Wharton: Another Utah prison move?

This is an archived article that was published on sltrib.com in 2013, and information in the article may be outdated. It is provided only for personal research purposes and may not be reprinted.

Fortunately, I don't have much experience with prisons. But I have an interest in history. Thus, talk in the Utah Legislature of moving the state prison from the Point of the Mountain to a more remote location sent me into research mode.

I was born in 1950, about a year before the old state prison at what is now Sugar House Park closed. More than 400 prisoners were moved on March 12, 1951, to the new Draper facility. I can vaguely remember the old brick tower on the corner of 2100 S. 1300 East.

In September 1990, I attended a free Pete Seeger concert near the place at the old prison where labor activist Joe Hill, who many historians feel was unjustly tried, was executed Nov. 19, 1915.

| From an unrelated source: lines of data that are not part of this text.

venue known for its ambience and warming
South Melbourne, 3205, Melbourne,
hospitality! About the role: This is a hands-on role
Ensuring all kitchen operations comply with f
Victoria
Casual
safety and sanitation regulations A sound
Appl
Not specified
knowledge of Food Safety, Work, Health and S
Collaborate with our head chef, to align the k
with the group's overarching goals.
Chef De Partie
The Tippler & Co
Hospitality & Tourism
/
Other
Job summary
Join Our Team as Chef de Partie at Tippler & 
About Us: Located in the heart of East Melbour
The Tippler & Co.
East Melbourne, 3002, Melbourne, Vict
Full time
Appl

According to an article written by Dolores Allen Donohoo for ShopSugarHouse.org, Mormon pioneer leader Brigham Young selected the Sugar House site for the Utah Territorial Prison in 1853. She wrote that he figured it was safe because it was in a remote location six miles from downtown Salt Lake City.

Another history piece said the federal government expanded the prison twice in the late 1800s before statehood to house polygamists who were being prosecuted.

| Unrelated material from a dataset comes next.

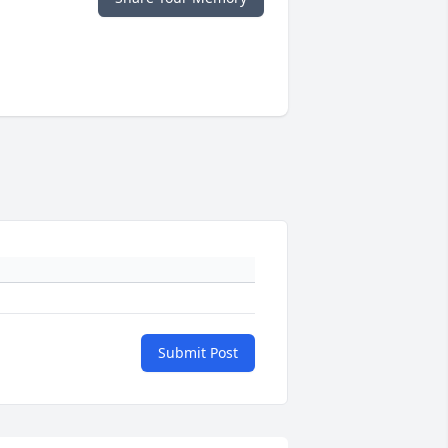
Submit Post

When the Legislature decided to move the prison to the Point of the Mountain, a debate ensued about what should be done with the Sugar House land. At first it was proposed as a state park, but then-Gov. J. Bracken Lee resisted, saying he didn't want a Utah State Parks system formed when the budget was tight. Lee favored selling the land to the highest bidder.

The state elected to set aside 30 acres for what would become Highland High School. It sold the rest to Salt Lake City and Salt Lake County for $225,000, a figure that was paid in full in 1956. A unique organization called the Sugar House Park Authority was formed to manage what is now one of the valley's most important green spaces.

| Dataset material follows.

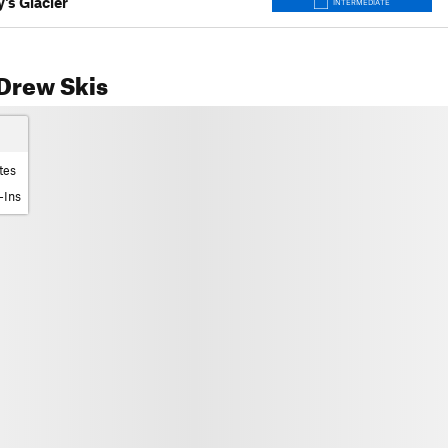
's Glacier
INTERMEDIATE
Drew Skis
tes
-Ins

When it was built in the 1950s, the 700-acre Point of the Mountain facility in Draper must have seemed like it, too, was far from the population centers. The prison has expanded over the years and now has a capacity of 4,500 for male and female prisoners.

I've had a chance to see the prison from the inside. If memory serves, a journalism professor in college arranged a tour in the early 1970s in a class I took on reporting about public institutions. As a member of the Utah National Guard, I went into a lower-security wing with some high-school students attending the annual Freedom Academy to listen to inmates talk about what it was like to lose their freedom.

My most memorable moment, though, came when Gary Gilmore was executed by firing squad on Jan. 17, 1977. According to an excellent research piece written by Aly Anderson in 2010, Gilmore's execution was important because it was the first since the U.S. Supreme Court reinstated the death penalty in 1976.

I was there on that fateful day, standing with a long lens borrowed from a Tribune photographer on a hill above the prison. I am pretty certain I saw Gilmore being led from the prison to the spot where he would be shot by a firing squad and reasonably sure I heard the shots. Then I read an amazing column by Chicago writer Bob Greene called "We came for the killing" and wondered what drew me to that spot. In retrospect, I felt like a ghoul.

Now we're talking about moving the prison. The guess here is that, unlike the late 1940s, our governor and legislators won't allow a city or county to purchase any of the land for a legacy park such as the one at Sugar House. Developers can't wait to grab that property, with proceeds being used to build the new prison.

If the present prison is moved, we will always remember the old cement buildings and high fences at the Point of the Mountain. Just as Joe Hill is remembered at Sugar House Park, we will recall Gary Gilmore and the others who faced their executioners.